Even British Columbia, the pioneer of carbon taxation in Canada, is preparing to scrap it. If NDP Premier David Eby is taking action to protect his taxpayers, Legault has no excuse.

Many Quebecers believe they don’t pay a carbon tax, but that’s simply not true. Unlike other provinces where the tax is visible, the Quebec government hides it within the cap-and-trade system it shares with California, officially called the “cap-and-trade emissions trading system” (SPEDE).

This system, imposed in 2013, forces companies that exceed a certain emissions threshold to purchase carbon credits, which they can then trade in a regulated market. In theory, this is meant to encourage companies to cut emissions. In practice, these costs are largely passed on to consumers.

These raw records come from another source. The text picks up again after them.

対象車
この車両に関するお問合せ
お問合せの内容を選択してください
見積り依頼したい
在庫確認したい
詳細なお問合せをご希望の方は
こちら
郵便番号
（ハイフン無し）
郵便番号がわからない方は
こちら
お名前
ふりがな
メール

In real terms, this adds about 10 cents per litre to the price of gasoline and 12.8 cents to the cost of a litre of diesel. This increases transportation costs and hurts Quebecers’ purchasing power. For a family driving a minivan, this means paying around $8 more per tank and nearly $400 per year.

A trucker filling up a big rig with diesel will pay about $128 in carbon taxes to fill up the tanks. Trucks deliver nearly everything we eat and use, so Quebec’s carbon tax is a tax on everything.

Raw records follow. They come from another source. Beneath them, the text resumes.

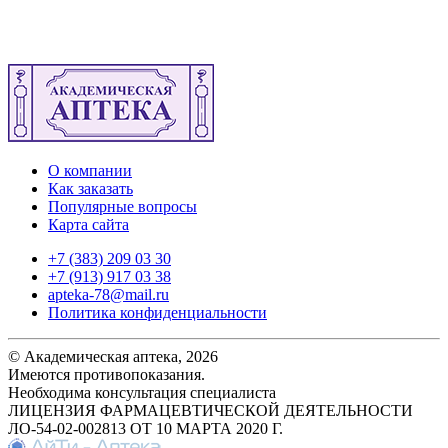
О компании
Как заказать
Популярные вопросы
Карта сайта
+7 (383) 209 03 30
+7 (913) 917 03 38
apteka-78@mail.ru
Политика конфиденциальности
© Академическая аптека, 2026
Имеются противопоказания.
Необходима консультация специалиста
ЛИЦЕНЗИЯ ФАРМАЦЕВТИЧЕСКОЙ ДЕЯТЕЛЬНОСТИ
ЛО-54-02-002813 ОТ 10 МАРТА 2020 Г.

This hidden tax allowed the government to take $1.5 billion from taxpayers’ pockets in 2024 alone. Since its inception 12 years ago, it has quietly siphoned $9.5 billion from Quebecers –  without them even realizing it.

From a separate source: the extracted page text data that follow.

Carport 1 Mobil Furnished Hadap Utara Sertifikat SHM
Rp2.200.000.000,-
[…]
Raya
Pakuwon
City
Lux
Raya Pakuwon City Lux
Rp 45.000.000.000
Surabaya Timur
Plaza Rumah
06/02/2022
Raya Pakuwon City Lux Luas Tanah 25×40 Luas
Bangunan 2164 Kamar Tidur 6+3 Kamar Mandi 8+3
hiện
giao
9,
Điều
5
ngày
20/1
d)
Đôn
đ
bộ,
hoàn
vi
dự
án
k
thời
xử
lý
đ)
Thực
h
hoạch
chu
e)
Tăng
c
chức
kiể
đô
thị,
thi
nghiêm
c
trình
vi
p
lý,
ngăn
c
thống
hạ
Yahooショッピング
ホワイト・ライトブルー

Businesses are also feeling the impact.

With productivity already lagging behind the Canadian average and a heavy tax burden weighing them down, Quebec companies can’t afford to pay a carbon tax – especially when all neighboring jurisdictions are dropping theirs.

Companies may relocate, leaving Quebecers unemployed. This risk already existed when Ontario was part of the cap-and-trade carbon tax system with Quebec. It will be even greater now that Quebec stands alone in Canada.

If Quebec insists on maintaining its cap-and-trade carbon tax while the rest of the country abandons carbon taxes, taxpayers will be forced to pay the price of isolationism.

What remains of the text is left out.